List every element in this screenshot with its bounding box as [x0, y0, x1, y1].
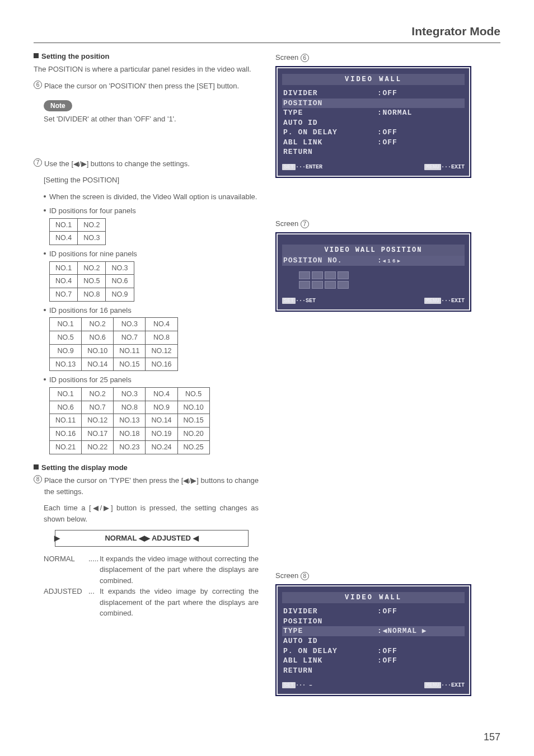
table-cell: NO.8: [146, 331, 177, 345]
section-heading-display-mode: Setting the display mode: [34, 462, 259, 473]
table-cell: NO.10: [82, 344, 114, 358]
step-6: 6 Place the cursor on 'POSITION' then pr…: [34, 81, 259, 92]
table-cell: NO.7: [82, 401, 114, 414]
table-cell: NO.21: [50, 440, 82, 454]
table-cell: NO.6: [106, 275, 134, 288]
table-cell: NO.5: [78, 275, 106, 288]
osd-8-footer: SET··· – MENU···EXIT: [282, 681, 465, 689]
osd-row: ABL LINK:OFF: [282, 138, 465, 148]
osd-row: DIVIDER:OFF: [282, 607, 465, 617]
osd-7-grid: [299, 271, 465, 289]
osd-row: POSITION: [282, 617, 465, 627]
bullet-twentyfive-panels: ID positions for 25 panels: [44, 374, 259, 386]
screen-8-label: Screen 8: [275, 570, 500, 581]
table-cell: NO.9: [50, 344, 82, 358]
table-cell: NO.12: [82, 414, 114, 428]
table-cell: NO.7: [50, 288, 78, 302]
table-cell: NO.9: [106, 288, 134, 302]
header-rule: [34, 43, 500, 43]
osd-screen-8: VIDEO WALL DIVIDER:OFFPOSITIONTYPE:◀NORM…: [275, 584, 471, 696]
step-7: 7 Use the [◀/▶] buttons to change the se…: [34, 158, 259, 170]
table-cell: NO.1: [50, 318, 82, 331]
table-cell: NO.16: [50, 428, 82, 441]
table-cell: NO.2: [82, 318, 114, 331]
bullet-nine-panels: ID positions for nine panels: [44, 248, 259, 260]
table-cell: NO.5: [50, 331, 82, 345]
table-25: NO.1NO.2NO.3NO.4NO.5NO.6NO.7NO.8NO.9NO.1…: [49, 387, 210, 454]
osd-7-title: VIDEO WALL POSITION: [282, 245, 465, 256]
osd-row: RETURN: [282, 147, 465, 157]
step-number-7: 7: [34, 158, 42, 167]
table-cell: NO.1: [50, 387, 82, 401]
osd-8-title: VIDEO WALL: [282, 592, 465, 603]
cycle-diagram: ▶ NORMAL ◀▶ ADJUSTED ◀: [55, 530, 249, 547]
left-column: Setting the position The POSITION is whe…: [34, 51, 259, 713]
table-cell: NO.8: [114, 401, 146, 414]
table-cell: NO.16: [146, 358, 177, 371]
osd-7-footer: SET···SET MENU···EXIT: [282, 297, 465, 305]
osd-6-footer: SET···ENTER MENU···EXIT: [282, 163, 465, 171]
table-16: NO.1NO.2NO.3NO.4NO.5NO.6NO.7NO.8NO.9NO.1…: [49, 317, 178, 371]
table-cell: NO.3: [114, 318, 146, 331]
table-cell: NO.1: [50, 218, 78, 232]
osd-row: P. ON DELAY:OFF: [282, 128, 465, 138]
table-cell: NO.15: [114, 358, 146, 371]
table-cell: NO.4: [146, 318, 177, 331]
osd-row: P. ON DELAY:OFF: [282, 646, 465, 656]
table-cell: NO.22: [82, 440, 114, 454]
note-pill: Note: [44, 100, 72, 111]
table-cell: NO.2: [82, 387, 114, 401]
step-8-note: Each time a [◀/▶] button is pressed, the…: [44, 503, 259, 524]
table-cell: NO.18: [114, 428, 146, 441]
intro-text: The POSITION is where a particular panel…: [34, 64, 259, 75]
subheading-setting-position: [Setting the POSITION]: [44, 175, 259, 186]
table-cell: NO.6: [50, 401, 82, 414]
right-column: Screen 6 VIDEO WALL DIVIDER:OFFPOSITIONT…: [275, 51, 500, 713]
table-cell: NO.9: [146, 401, 177, 414]
table-cell: NO.2: [78, 218, 106, 232]
osd-screen-7: VIDEO WALL POSITION POSITION NO. : ◀ 1 6…: [275, 232, 471, 312]
table-cell: NO.7: [114, 331, 146, 345]
page-number: 157: [484, 730, 500, 745]
table-cell: NO.3: [114, 387, 146, 401]
table-cell: NO.14: [82, 358, 114, 371]
osd-row: ABL LINK:OFF: [282, 656, 465, 666]
screen-6-label: Screen 6: [275, 52, 500, 63]
table-cell: NO.4: [146, 387, 177, 401]
osd-row: DIVIDER:OFF: [282, 88, 465, 98]
def-normal: NORMAL ..... It expands the video image …: [44, 553, 259, 586]
table-cell: NO.4: [50, 275, 78, 288]
table-4: NO.1NO.2NO.4NO.3: [49, 218, 106, 246]
table-cell: NO.12: [146, 344, 177, 358]
note-text: Set 'DIVIDER' at other than 'OFF' and '1…: [44, 114, 259, 125]
table-cell: NO.13: [114, 414, 146, 428]
osd-6-title: VIDEO WALL: [282, 74, 465, 85]
osd-row: AUTO ID: [282, 636, 465, 646]
table-cell: NO.17: [82, 428, 114, 441]
table-cell: NO.1: [50, 261, 78, 275]
table-cell: NO.20: [177, 428, 209, 441]
osd-row: POSITION: [282, 98, 465, 109]
table-cell: NO.3: [78, 232, 106, 245]
bullet-sixteen-panels: ID positions for 16 panels: [44, 305, 259, 316]
page-title: Integrator Mode: [34, 22, 500, 40]
table-9: NO.1NO.2NO.3NO.4NO.5NO.6NO.7NO.8NO.9: [49, 261, 134, 302]
screen-7-label: Screen 7: [275, 218, 500, 229]
table-cell: NO.24: [146, 440, 177, 454]
section-heading-position: Setting the position: [34, 51, 259, 62]
table-cell: NO.11: [50, 414, 82, 428]
osd-row: TYPE:◀NORMAL ▶: [282, 626, 465, 636]
table-cell: NO.5: [177, 387, 209, 401]
osd-7-position-row: POSITION NO. : ◀ 1 6 ▶: [282, 256, 465, 266]
def-adjusted: ADJUSTED ... It expands the video image …: [44, 586, 259, 619]
table-cell: NO.4: [50, 232, 78, 245]
table-cell: NO.3: [106, 261, 134, 275]
bullet-four-panels: ID positions for four panels: [44, 205, 259, 217]
table-cell: NO.13: [50, 358, 82, 371]
step-number-6: 6: [34, 81, 42, 89]
bullet-divided: When the screen is divided, the Video Wa…: [44, 191, 259, 203]
osd-row: TYPE:NORMAL: [282, 108, 465, 118]
table-cell: NO.10: [177, 401, 209, 414]
osd-screen-6: VIDEO WALL DIVIDER:OFFPOSITIONTYPE:NORMA…: [275, 66, 471, 178]
table-cell: NO.25: [177, 440, 209, 454]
::::::::::
*Task details*.
The entries above are to be copied exactly, with every picture left out.

*Written reply*.
List every element in this screenshot with its bounding box as [x0, y0, x1, y1].
table-cell: NO.8: [146, 331, 177, 345]
section-heading-display-mode: Setting the display mode: [34, 462, 259, 473]
table-cell: NO.10: [82, 344, 114, 358]
step-6: 6 Place the cursor on 'POSITION' then pr…: [34, 81, 259, 92]
table-cell: NO.7: [82, 401, 114, 414]
table-cell: NO.21: [50, 440, 82, 454]
table-cell: NO.6: [106, 275, 134, 288]
table-cell: NO.5: [78, 275, 106, 288]
osd-8-footer: SET··· – MENU···EXIT: [282, 681, 465, 689]
osd-row: ABL LINK:OFF: [282, 138, 465, 148]
osd-row: DIVIDER:OFF: [282, 607, 465, 617]
osd-7-grid: [299, 271, 465, 289]
osd-row: POSITION: [282, 617, 465, 627]
bullet-twentyfive-panels: ID positions for 25 panels: [44, 374, 259, 386]
screen-8-label: Screen 8: [275, 570, 500, 581]
table-cell: NO.9: [50, 344, 82, 358]
table-cell: NO.12: [82, 414, 114, 428]
table-cell: NO.7: [50, 288, 78, 302]
table-cell: NO.9: [106, 288, 134, 302]
header-rule: [34, 43, 500, 43]
osd-screen-8: VIDEO WALL DIVIDER:OFFPOSITIONTYPE:◀NORM…: [275, 584, 471, 696]
step-7: 7 Use the [◀/▶] buttons to change the se…: [34, 158, 259, 170]
table-cell: NO.1: [50, 318, 82, 331]
table-cell: NO.16: [50, 428, 82, 441]
table-cell: NO.2: [82, 318, 114, 331]
bullet-nine-panels: ID positions for nine panels: [44, 248, 259, 260]
table-cell: NO.5: [50, 331, 82, 345]
table-25: NO.1NO.2NO.3NO.4NO.5NO.6NO.7NO.8NO.9NO.1…: [49, 387, 210, 454]
osd-7-title: VIDEO WALL POSITION: [282, 245, 465, 256]
osd-row: RETURN: [282, 147, 465, 157]
step-number-7: 7: [34, 158, 42, 167]
table-cell: NO.1: [50, 387, 82, 401]
osd-8-title: VIDEO WALL: [282, 592, 465, 603]
cycle-diagram: ▶ NORMAL ◀▶ ADJUSTED ◀: [55, 530, 249, 547]
left-column: Setting the position The POSITION is whe…: [34, 51, 259, 713]
table-cell: NO.8: [114, 401, 146, 414]
table-cell: NO.16: [146, 358, 177, 371]
osd-7-footer: SET···SET MENU···EXIT: [282, 297, 465, 305]
osd-6-footer: SET···ENTER MENU···EXIT: [282, 163, 465, 171]
table-16: NO.1NO.2NO.3NO.4NO.5NO.6NO.7NO.8NO.9NO.1…: [49, 317, 178, 371]
table-cell: NO.3: [114, 318, 146, 331]
table-cell: NO.1: [50, 218, 78, 232]
osd-row: P. ON DELAY:OFF: [282, 128, 465, 138]
table-cell: NO.15: [114, 358, 146, 371]
table-cell: NO.4: [146, 318, 177, 331]
osd-row: P. ON DELAY:OFF: [282, 646, 465, 656]
table-cell: NO.22: [82, 440, 114, 454]
note-pill: Note: [44, 100, 72, 111]
table-cell: NO.2: [82, 387, 114, 401]
step-8-note: Each time a [◀/▶] button is pressed, the…: [44, 503, 259, 524]
table-cell: NO.18: [114, 428, 146, 441]
intro-text: The POSITION is where a particular panel…: [34, 64, 259, 75]
subheading-setting-position: [Setting the POSITION]: [44, 175, 259, 186]
table-cell: NO.6: [50, 401, 82, 414]
right-column: Screen 6 VIDEO WALL DIVIDER:OFFPOSITIONT…: [275, 51, 500, 713]
table-cell: NO.9: [146, 401, 177, 414]
table-cell: NO.2: [78, 218, 106, 232]
osd-screen-7: VIDEO WALL POSITION POSITION NO. : ◀ 1 6…: [275, 232, 471, 312]
table-cell: NO.7: [114, 331, 146, 345]
page-number: 157: [484, 730, 500, 745]
table-cell: NO.3: [114, 387, 146, 401]
table-cell: NO.14: [82, 358, 114, 371]
osd-row: ABL LINK:OFF: [282, 656, 465, 666]
screen-6-label: Screen 6: [275, 52, 500, 63]
table-cell: NO.4: [146, 387, 177, 401]
osd-row: DIVIDER:OFF: [282, 88, 465, 98]
def-normal: NORMAL ..... It expands the video image …: [44, 553, 259, 586]
table-cell: NO.4: [50, 275, 78, 288]
table-4: NO.1NO.2NO.4NO.3: [49, 218, 106, 246]
table-cell: NO.12: [146, 344, 177, 358]
note-text: Set 'DIVIDER' at other than 'OFF' and '1…: [44, 114, 259, 125]
table-cell: NO.13: [114, 414, 146, 428]
osd-6-title: VIDEO WALL: [282, 74, 465, 85]
osd-row: AUTO ID: [282, 636, 465, 646]
table-cell: NO.17: [82, 428, 114, 441]
table-cell: NO.1: [50, 261, 78, 275]
table-cell: NO.20: [177, 428, 209, 441]
osd-row: POSITION: [282, 98, 465, 109]
table-cell: NO.3: [78, 232, 106, 245]
bullet-sixteen-panels: ID positions for 16 panels: [44, 305, 259, 316]
page-title: Integrator Mode: [34, 22, 500, 40]
table-9: NO.1NO.2NO.3NO.4NO.5NO.6NO.7NO.8NO.9: [49, 261, 134, 302]
screen-7-label: Screen 7: [275, 218, 500, 229]
table-cell: NO.24: [146, 440, 177, 454]
section-heading-position: Setting the position: [34, 51, 259, 62]
table-cell: NO.11: [50, 414, 82, 428]
osd-row: TYPE:◀NORMAL ▶: [282, 626, 465, 636]
table-cell: NO.5: [177, 387, 209, 401]
osd-7-position-row: POSITION NO. : ◀ 1 6 ▶: [282, 256, 465, 266]
def-adjusted: ADJUSTED ... It expands the video image …: [44, 586, 259, 619]
table-cell: NO.4: [50, 232, 78, 245]
table-cell: NO.3: [106, 261, 134, 275]
bullet-four-panels: ID positions for four panels: [44, 205, 259, 217]
table-cell: NO.13: [50, 358, 82, 371]
step-number-6: 6: [34, 81, 42, 89]
bullet-divided: When the screen is divided, the Video Wa…: [44, 191, 259, 203]
osd-row: TYPE:NORMAL: [282, 108, 465, 118]
table-cell: NO.10: [177, 401, 209, 414]
osd-screen-6: VIDEO WALL DIVIDER:OFFPOSITIONTYPE:NORMA…: [275, 66, 471, 178]
table-cell: NO.25: [177, 440, 209, 454]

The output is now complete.